● **TASK TO COMPLETE**: From the line with "Sonhar com fezes pode" to the line with "tudo o que está te pesando e impedindo de", retype every line exactly, including those two, and leave out the rest of the data below.

● **DATA SUPPLIED**:
# # #
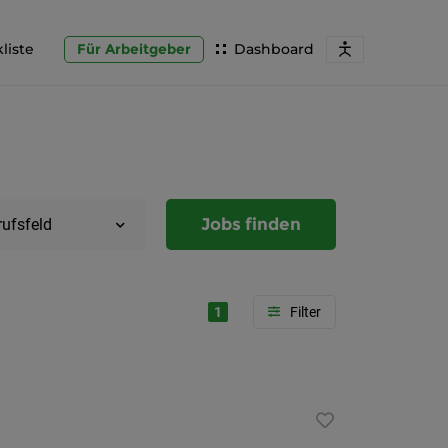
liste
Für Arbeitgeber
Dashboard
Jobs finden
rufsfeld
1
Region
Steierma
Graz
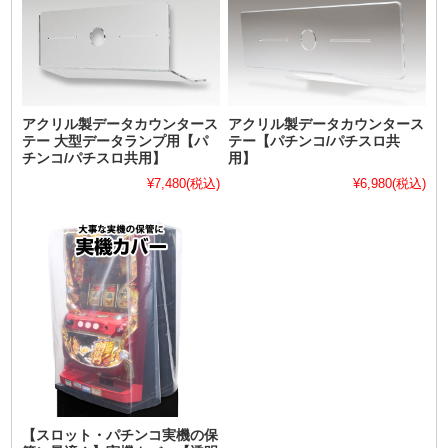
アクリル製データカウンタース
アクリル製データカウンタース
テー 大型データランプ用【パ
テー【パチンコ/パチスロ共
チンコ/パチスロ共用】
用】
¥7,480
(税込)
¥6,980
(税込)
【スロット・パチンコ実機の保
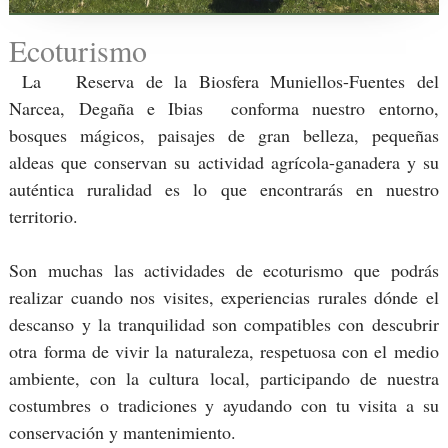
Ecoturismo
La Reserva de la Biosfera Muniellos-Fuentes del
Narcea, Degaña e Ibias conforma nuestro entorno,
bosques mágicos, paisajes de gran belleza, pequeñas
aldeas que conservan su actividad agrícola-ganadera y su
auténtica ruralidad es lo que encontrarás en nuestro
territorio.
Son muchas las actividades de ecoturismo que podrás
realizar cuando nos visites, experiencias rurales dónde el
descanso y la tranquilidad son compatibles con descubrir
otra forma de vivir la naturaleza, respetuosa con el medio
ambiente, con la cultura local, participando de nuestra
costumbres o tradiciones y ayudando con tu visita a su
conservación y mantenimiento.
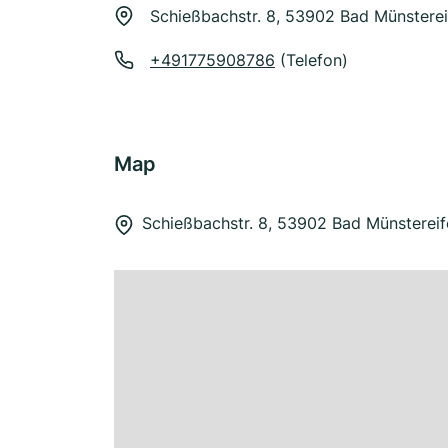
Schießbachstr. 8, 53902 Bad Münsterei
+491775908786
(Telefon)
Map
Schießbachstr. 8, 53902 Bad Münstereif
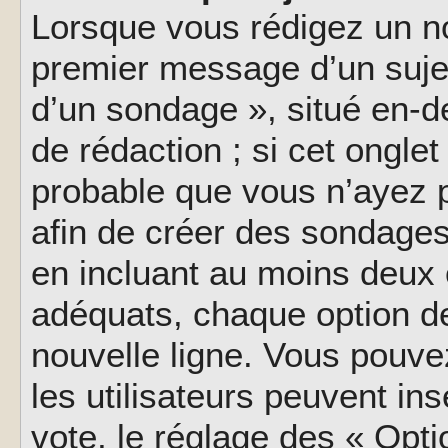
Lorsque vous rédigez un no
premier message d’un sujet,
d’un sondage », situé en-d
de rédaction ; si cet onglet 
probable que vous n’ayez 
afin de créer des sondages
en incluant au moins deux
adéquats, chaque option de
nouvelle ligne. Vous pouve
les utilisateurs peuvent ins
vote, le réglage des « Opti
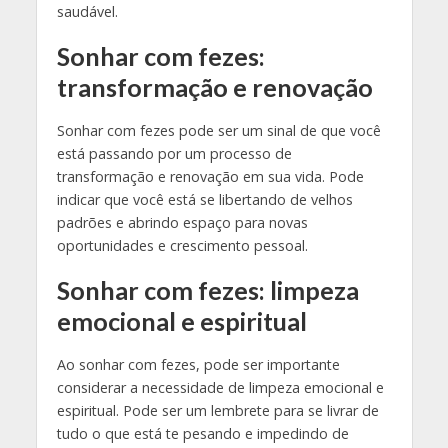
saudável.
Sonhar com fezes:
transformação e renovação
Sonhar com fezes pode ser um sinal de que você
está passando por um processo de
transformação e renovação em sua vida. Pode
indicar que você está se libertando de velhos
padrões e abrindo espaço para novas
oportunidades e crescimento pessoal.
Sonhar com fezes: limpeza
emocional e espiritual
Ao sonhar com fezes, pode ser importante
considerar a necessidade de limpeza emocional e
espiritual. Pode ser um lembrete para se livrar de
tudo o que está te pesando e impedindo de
# # #
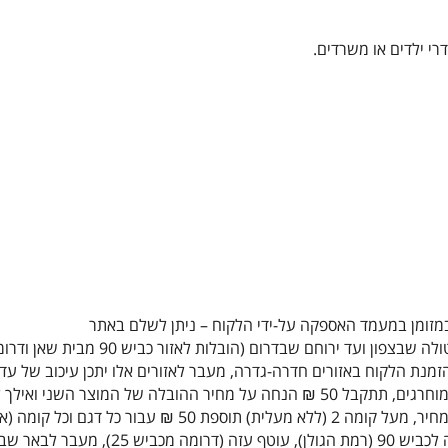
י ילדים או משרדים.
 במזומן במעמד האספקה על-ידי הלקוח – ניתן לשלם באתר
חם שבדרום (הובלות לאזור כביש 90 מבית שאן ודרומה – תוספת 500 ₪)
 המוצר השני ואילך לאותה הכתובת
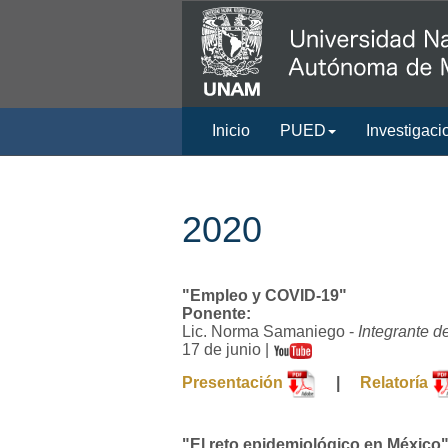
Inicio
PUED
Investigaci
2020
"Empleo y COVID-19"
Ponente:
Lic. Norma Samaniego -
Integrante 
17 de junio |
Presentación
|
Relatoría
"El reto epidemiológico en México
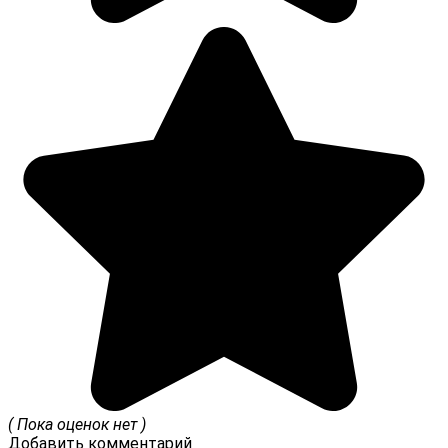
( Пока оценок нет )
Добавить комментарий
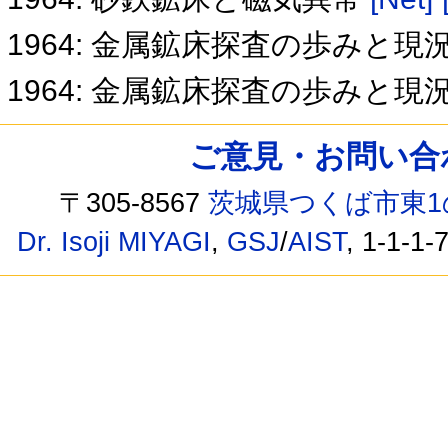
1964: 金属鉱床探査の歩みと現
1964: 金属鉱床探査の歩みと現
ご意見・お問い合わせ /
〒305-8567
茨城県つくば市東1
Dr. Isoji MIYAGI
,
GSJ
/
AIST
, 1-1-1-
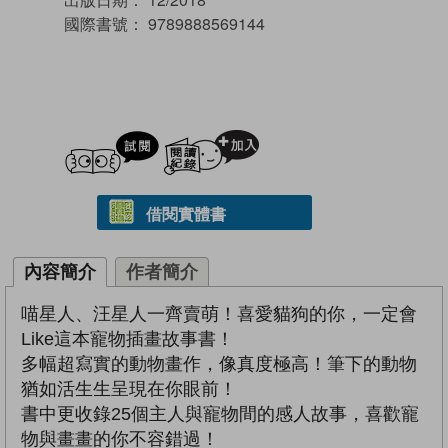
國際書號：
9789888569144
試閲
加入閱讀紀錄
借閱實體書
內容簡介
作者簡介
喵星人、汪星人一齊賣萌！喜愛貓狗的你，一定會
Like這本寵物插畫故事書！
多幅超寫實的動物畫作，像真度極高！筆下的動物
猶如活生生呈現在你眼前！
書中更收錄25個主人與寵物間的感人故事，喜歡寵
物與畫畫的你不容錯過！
# # #
● **RESULT FOR THIS TASK**:
Sonhar com fezes pode ser um sinal de que você
está passando por um processo de
transformação e renovação em sua vida. Pode
indicar que você está se libertando de velhos
padrões e abrindo espaço para novas
oportunidades e crescimento pessoal.
Sonhar com fezes: limpeza
emocional e espiritual
Ao sonhar com fezes, pode ser importante
considerar a necessidade de limpeza emocional e
espiritual. Pode ser um lembrete para se livrar de
tudo o que está te pesando e impedindo de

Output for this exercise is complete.